From an immersive look at female immigrants in 17th century Amsterdam to a forensic analysis of a pre-World War II home movie, approaching history from different angles is a key theme among the Dutch films selected for Venice’s 78th edition.
Running in Venice Days, “Three Minutes — A Lengthening” is a poetic documentary that centers around three minutes of home footage shot by David Kurtz in 1938, featuring the Jewish inhabitants of a Polish town before it was invaded by the Nazis.
From this footage a feature-length film emerges through former journalist and historical researcher Bianca Stigter’s analysis of the home movies’ subjects in a film that’s also bound for Toronto.
Stigter, the Dutch producer and partner of Steve McQueen, makes her directorial debut with this English-language film, narrated by British actress Helena Bonham Carter and produced by Family Affair Films, with McQueen’s Lammas Park coproducing.
Elsewhere “Angels of Amsterdam” – the Netherlands’ first VR film playing in Venice – invites the audience into a recreation of a 17th century Amsterdam café to find out more about the real life stories of four disadvantaged women, who decide to take fate into their own hands. “Angels” was created by Anna Abrahams and Avinash Changa, and produced by WeMakeVR and Rongwrong.
Short “Sad Film” documents history in the making as a filmmaker, who goes under the pseudonym “Vasili,” directs an autobiographical film about fear, resistance and the impossibility of creating art since the coup in Myanmar. The film is produced by ZIN Documentaire, a Dutch company specializing in human rights films, which is run by Corinne van Egeraat and Petr Lom.
The couple have previously made films – including “Burma Storybook” – and taught film production in Myanmar, and agreed to remotely support their former students as they set up a filmmaking collective. It was out of this collective that “Sad Film” emerged, which also receives support from Dutch humanist broadcaster Human.
The company is working with the collective on an omnibus of between eight and 10 short films under the title “Myanmar: State of Emergency.”
“One of these films focuses purely on hands – hands that go places, loving hands or hands knocking at the door. Another female director uses bits of animation… when you see all their stories together it starts working as a dogma – a strong statement about living in country where you cannot show your face,” Van Egeraat says.

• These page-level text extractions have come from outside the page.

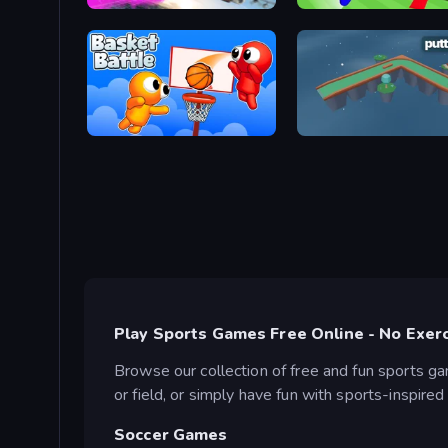
Base Jump Wing Suit Flying
Cornhole League
Basket Battle
putt.day
Play Sports Games Free Online - No Exer
Browse our collection of free and fun sports g
or field, or simply have fun with sports-inspire
Soccer Games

There’s a Dutch focus in Venice Production Bridge, which runs supports works in progress. Three Dutch feature projects will present at the Venice Gap Financing market during the program. These include “Floating,” directed by Quirine Racké and Helena Muskens and produced by Family Affair Films, and “The Silent Treatment” by Caroline Strubbe, a Dutch minority coproduction with Volya Films. A third project, “Holly, directed by Fien Troch, is a comedy about a village in which everything goes wrong. Dutch coproducers are Topkapi Films and Tabiki Film.
Many of the titles selected for Venice are supported by the Netherlands Film Fund, which last month announced further measures to ensure the industry is supplied with a fresh crop of Dutch productions and coproductions during the ongoing pandemic.
According to the fund’s chief executive Bero Beyer the newer measures are designed to reach out to less established and underrepresented filmmakers and to bolster international coproduction.
These include the development-led Cypher Cinema, which aims at reaching a “lost generation” of new or self-taught filmmakers, many of whom were not established enough to access support before the pandemic hit.
“We don’t just want to support the status quo during the pandemic. We want to reach individuals, freelancers and those behind and in front of camera, so there’s specific support for each targeted group,” says Beyer.
Beyer adds that the fund has also changed its approach to the way it supports coproductions in light of tighter coronavirus restrictions.
“We’ve raised the amount of funding available and the emphasis is on having more creative involvement – rather than where it’s coming from or where it’s being spent – and that’s a slight shift in policy,” he says.
Together with the Flemish Audiovisual Fund (VAF), for instance, the Netherland’s film fund has temporarily dropped the mutual obligation to spend the selective fund contributions.
For Beyer, joining forces with funders in other territories remains key to the industry moving forward in both supporting coproductions and building up a network of new talent, particularly among under-represented groups.
Separate from the coronavirus measures for example, the film fund joined forces with its Swedish counterparts to launch its New Dawn initiative in Cannes this year. The inclusion and equality production fund, which will launch in spring 2022, is aimed at groups of filmmakers that have traditionally found it hard to receive financing.
According to Beyer, 10 or so public film funders from Europe and beyond have signed up for the new gap-financing fund.
“The scheme aims at increasing inclusivity in the sector and will open us up to more filmmakers that have been underserved in output of financing,” he says.
“We can all support diverse voices internationally by putting money in a pot – and we want more funders to join us. This is a joint effort that will help create a vibrant film sector,” Beyer adds.